La nota prosegue tracciando il profilo della vicenda: «Venerdì pomeriggio in conferenza capigruppo il vicesindaco Emanuele Bolla ha illustrato l’iniziativa divulgata poi a mezzo comunicato: lo stanziamento di 17mila euro per l’acquisto di derrate alimentari dagli ambulanti di Alba (escludendo gli agricoltori del Mercato della terra) che in questo periodo soffrono per la chiusura dei mercati cittadini. Su sollecitazione del consigliere del Pd Alberto Gatto si è chiesta la provenienza di questi fondi, visto che non risulta che l’Amministrazione abbia stanziato nuove risorse in questo periodo. Nella replica il vicesindaco ha spiegato che i 17mila euro rientrano nei 167mila provenienti dal Governo per i buoni spesa per le famiglie in difficoltà».

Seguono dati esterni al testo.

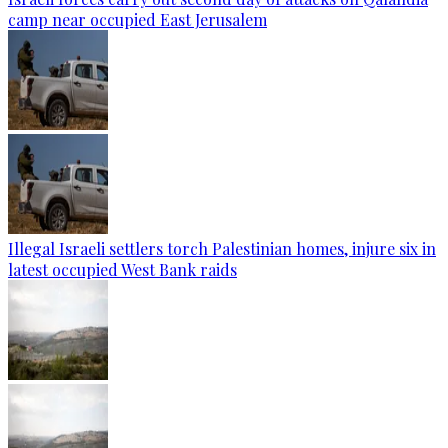
camp near occupied East Jerusalem
Illegal Israeli settlers torch Palestinian homes, injure six in
latest occupied West Bank raids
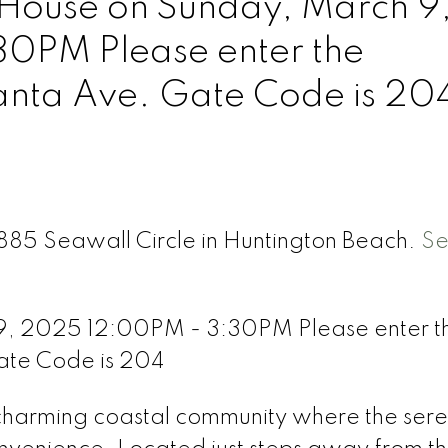
ouse on Sunday, March 9
0PM Please enter the
lanta Ave. Gate Code is 20
7885 Seawall Circle in Huntington Beach.
S
, 2025 12:00PM - 3:30PM Please enter t
ate Code is 204
charming coastal community where the ser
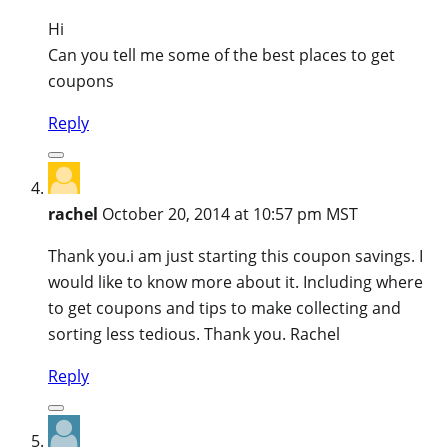
Hi
Can you tell me some of the best places to get
coupons
Reply
rachel
October 20, 2014 at 10:57 pm MST
Thank you.i am just starting this coupon savings. I
would like to know more about it. Including where
to get coupons and tips to make collecting and
sorting less tedious. Thank you. Rachel
Reply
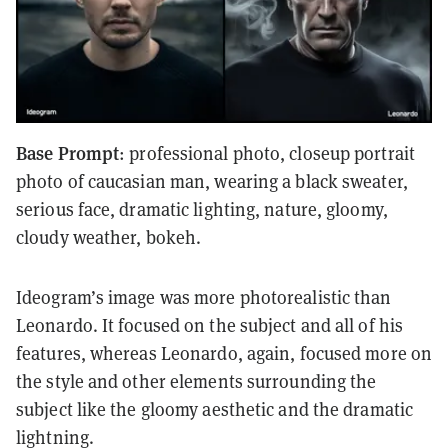
Base Prompt
: professional photo, closeup portrait
photo of caucasian man, wearing a black sweater,
serious face, dramatic lighting, nature, gloomy,
cloudy weather, bokeh.
Ideogram’s image was more photorealistic than
Leonardo. It focused on the subject and all of his
features, whereas Leonardo, again, focused more on
the style and other elements surrounding the
subject like the gloomy aesthetic and the dramatic
lightning.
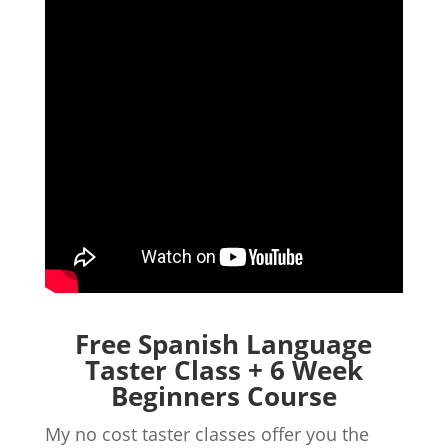
Free Spanish Language
Taster Class + 6 Week
Beginners Course
My no cost taster classes offer you the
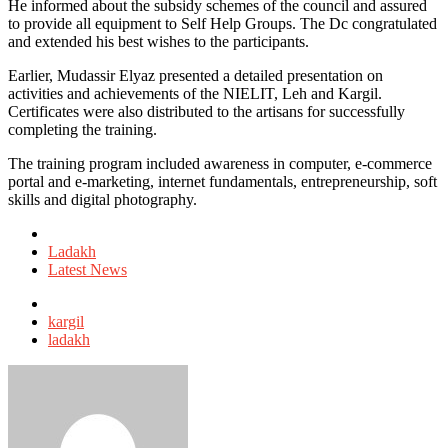
He informed about the subsidy schemes of the council and assured
to provide all equipment to Self Help Groups. The Dc congratulated
and extended his best wishes to the participants.
Earlier, Mudassir Elyaz presented a detailed presentation on
activities and achievements of the NIELIT, Leh and Kargil.
Certificates were also distributed to the artisans for successfully
completing the training.
The training program included awareness in computer, e-commerce
portal and e-marketing, internet fundamentals, entrepreneurship, soft
skills and digital photography.
Posted
in
Ladakh
Latest News
Tagged
with
kargil
ladakh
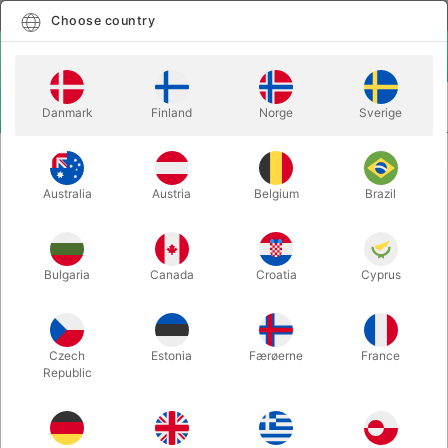
English
Select country
Choose country
LOGIN
CART
Danmark
Finland
Norge
Sverige
MENU
STAGE MAGIC
BOWL-A-RAMA - Kevin James
Australia
Austria
Belgium
Brazil
BOWL-A-RAMA - Kevin James
Itemnumber:
2076
Bulgaria
Canada
Croatia
Cyprus
Czech
Estonia
Færøerne
France
Republic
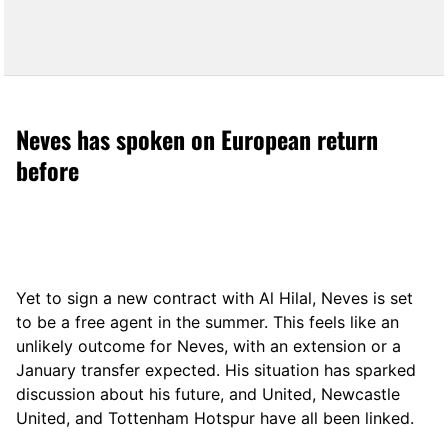
Neves has spoken on European return
before
Yet to sign a new contract with Al Hilal, Neves is set
to be a free agent in the summer. This feels like an
unlikely outcome for Neves, with an extension or a
January transfer expected. His situation has sparked
discussion about his future, and United, Newcastle
United, and Tottenham Hotspur have all been linked.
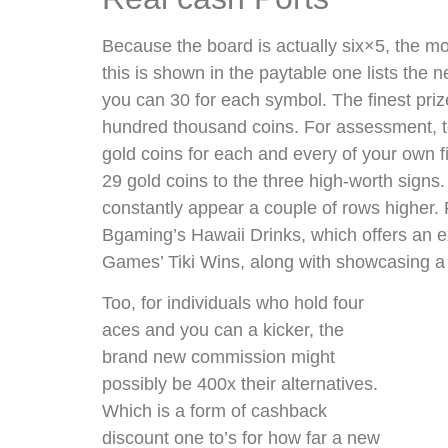
Because the board is actually six×5, the mos
this is shown in the paytable one lists th
you can 30 for each symbol. The finest priz
hundred thousand coins. For assessment, to
gold coins for each and every of your own f
29 gold coins to the three high-worth signs
constantly appear a couple of rows higher. 
Bgaming’s Hawaii Drinks, which offers an 
Games’ Tiki Wins, along with showcasing a 
Too, for individuals who hold four
aces and you can a kicker, the
brand new commission might
possibly be 400x their alternatives.
Which is a form of cashback
discount one to’s for how far a new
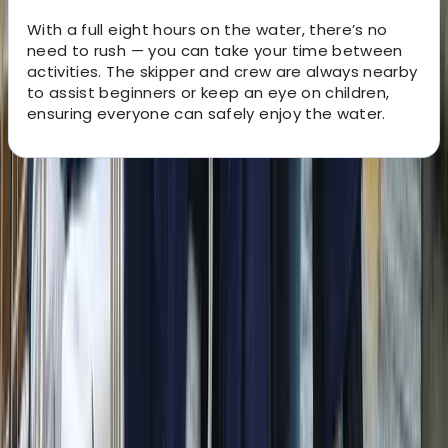
With a full eight hours on the water, there’s no
need to rush — you can take your time between
activities. The skipper and crew are always nearby
to assist beginners or keep an eye on children,
ensuring everyone can safely enjoy the water.
About the centre
About Peter's Centre
Sant Antoni de Portmany, Balearic Islands
Experience premium sailing in Ibiza and Formentera
with a well-maintained fleet, expert RYA-certified
skippers, and access to some of the finest cruising
grounds in the Mediterranean. The yachts are modern,
comfortable and designed for smooth handling, while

«Non andiamo a sindacare come mai in questo momento tutti i 167mila euro non sono ancora stati erogati dal Comune a chi è più in difficoltà e non gode di nessun sostegno, ma quello che si evince chiaramente è che l’amministrazione di Alba cerca di mettere una pezza a una sua decisione sbagliata», aggiungono i componenti di Uniti per Alba. «Il Sindaco aveva predisposto la chiusura dei mercati alimentari quando l’ordinanza della Regione Piemonte dava delle direttive ben specifiche per consentire il regolare svolgimento dei mercati. Tante città si sono adeguate, alcune anche più grandi di Alba, come Cuneo o Torino e hanno continuato con i mercati in sicurezza. È quindi fondamentale comunicare e spiegare ai cittadini che, seppur nei prossimi giorni si andrà ad accertare un avanzo di amministrazione di oltre 6,5 milioni di euro, il comune non stanzia nessun soldo, ma semplicemente si distribuiscono quelli che sono arrivati dal Governo per aiutare le famiglie in difficoltà che non godono di nessun sussidio pregresso».

«Ci saremmo aspettati da parte del Comune di intestarsi l’iniziativa, ma non di barare sulla provenienza dei fondi», conclude la minoranza albese. «Non si devono diffondere notizie non veritiere solo per ottenere un maggior consenso politico o per far vedere un certo attivismo o per mascherare una qualche inadeguatezza. Si comunichino le corrette informazioni evitando sciacallaggi e avendo rispetto delle Istituzioni tutte. Troppo facile, altrimenti, fare bella figura con i soldi degli altri».